Anyway while they were climbing the steps I did my valiant deed of the hour and dashed up the slope in the middle of the steps with a scream of "I'll get you a beer Jon!!!" feeling all herioc and like I had something to actually do for once, spare wheel syndrome having begun to nudge at my mind that morning. Halfway t the nearest bar I remembered: Hampi is a dry town; that's why we live across that bloomin' river!
So milk was needed, and I ran in and found after asking 2 strangers someone who actually worked there, and asked fro 3 glasses of milk, quickly quickly, please.

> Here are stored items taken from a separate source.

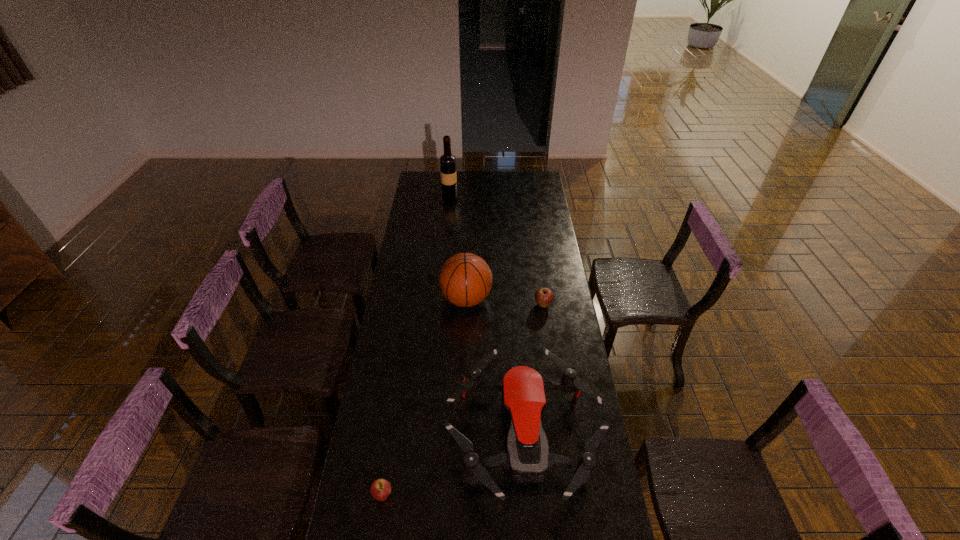 What are the coordinates of `free space located on the back of the left apple` in the screenshot? It's located at (389, 458).

At what (x,y) coordinates should I click in order to perform the action: click on object that is positioned at the left edge. Please return your answer as a coordinate pair (x, y). Looking at the image, I should click on (380, 489).

Image resolution: width=960 pixels, height=540 pixels. Find the location of `drone that is at the right edge`. drone that is at the right edge is located at coordinates (527, 458).

Image resolution: width=960 pixels, height=540 pixels. In order to click on apple that is at the right edge in this screenshot , I will do `click(544, 296)`.

The image size is (960, 540). I want to click on vacant space at the far edge of the desktop, so click(457, 185).

In order to click on free region at the left edge in this screenshot , I will do `click(409, 413)`.

This screenshot has height=540, width=960. Find the location of `free space at the right edge`. free space at the right edge is located at coordinates (551, 213).

Locate an element on the screen. Image resolution: width=960 pixels, height=540 pixels. free point at the far right corner is located at coordinates (523, 186).

Image resolution: width=960 pixels, height=540 pixels. What are the coordinates of `vacant area that lies between the wine bottle and the basketball` in the screenshot? It's located at (458, 247).

Identify the location of free spot between the third shortest object and the nearer apple. The width and height of the screenshot is (960, 540). (x=453, y=466). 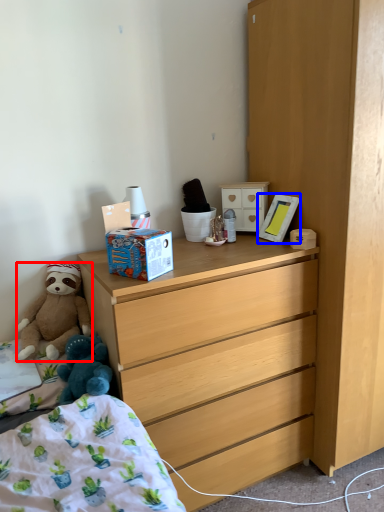 Question: Which object appears closest to the camera in this image, teddy bear (highlighted by a red box) or picture frame (highlighted by a blue box)?

Choices:
 (A) teddy bear
 (B) picture frame

Answer: (A) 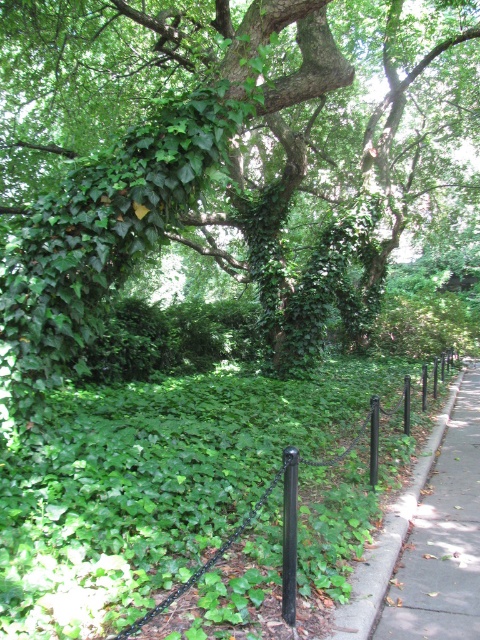 Question: Which object is closer to the camera taking this photo?

Choices:
 (A) gray concrete sidewalk at right
 (B) green leafy tree at center
 (C) black metal fence at center
 (D) black metal pole at center

Answer: (C)

Question: Does gray concrete sidewalk at right have a lesser width compared to black metal fence at center?

Choices:
 (A) no
 (B) yes

Answer: (B)

Question: Among these points, which one is farthest from the camera?

Choices:
 (A) (192, 577)
 (B) (72, 104)
 (C) (434, 624)
 (D) (287, 502)

Answer: (B)

Question: Is gray concrete sidewalk at right smaller than black metal fence at center?

Choices:
 (A) no
 (B) yes

Answer: (B)

Question: Which object appears farthest from the camera in this image?

Choices:
 (A) green leafy tree at center
 (B) gray concrete sidewalk at right
 (C) black metal pole at center
 (D) black metal fence at center

Answer: (B)

Question: Considering the relative positions of gray concrete sidewalk at right and black metal pole at center in the image provided, where is gray concrete sidewalk at right located with respect to black metal pole at center?

Choices:
 (A) above
 (B) below

Answer: (B) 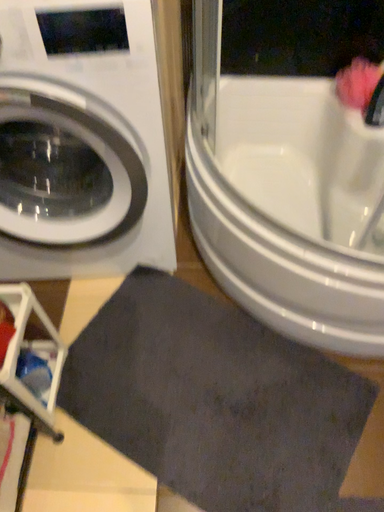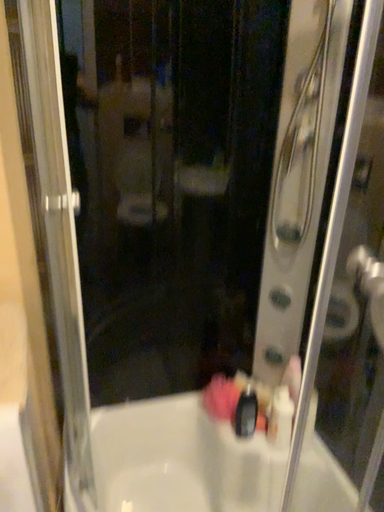 Question: Which way did the camera rotate in the video?

Choices:
 (A) rotated upward
 (B) rotated downward

Answer: (A) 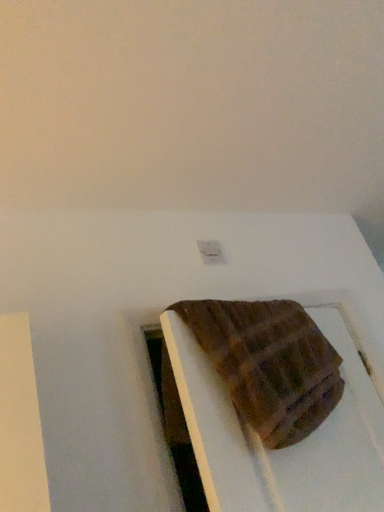 What is the approximate width of brown textured towel at center?

6.97 inches.

The width and height of the screenshot is (384, 512). Find the location of `brown textured towel at center`. brown textured towel at center is located at coordinates (268, 362).

Describe the element at coordinates (268, 362) in the screenshot. I see `brown textured towel at center` at that location.

At what (x,y) coordinates should I click in order to perform the action: click on brown textured towel at center. Please return your answer as a coordinate pair (x, y). The width and height of the screenshot is (384, 512). Looking at the image, I should click on (268, 362). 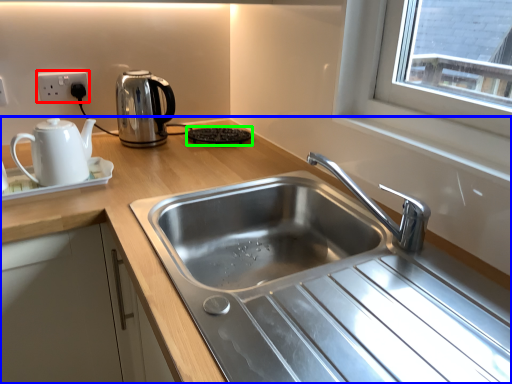 Question: Which is nearer to the electric outlet (highlighted by a red box)? countertop (highlighted by a blue box) or appliance (highlighted by a green box).

Choices:
 (A) countertop
 (B) appliance

Answer: (B)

They were not quick, and took at least 2 and a half minutes to get this - in the kitchen, which was tiny and open to see, I would have had 3 glasses of milk and be out of the door within about 40 seconds, so I explained in careful, slow English that my friend has an allergic reaction (try that one in sign language - very very ill! was what I used in the end) and that he might collapse, and if he had had too much "poison" he could die within 10 minutes.
This did not speed things up at all, however.
After realising I wanted to take it away they said to 'you want it in a bottle?' so they decanted it into a bottle and, oh yess most definitely, put maybe one and a half glass into the bottle instead and topped the rest up with tap water, which isn't especially different than river water and often comes out brown and makes your sink smell of sewage.
What a prize for humanitaianism they shall one day receive, eh?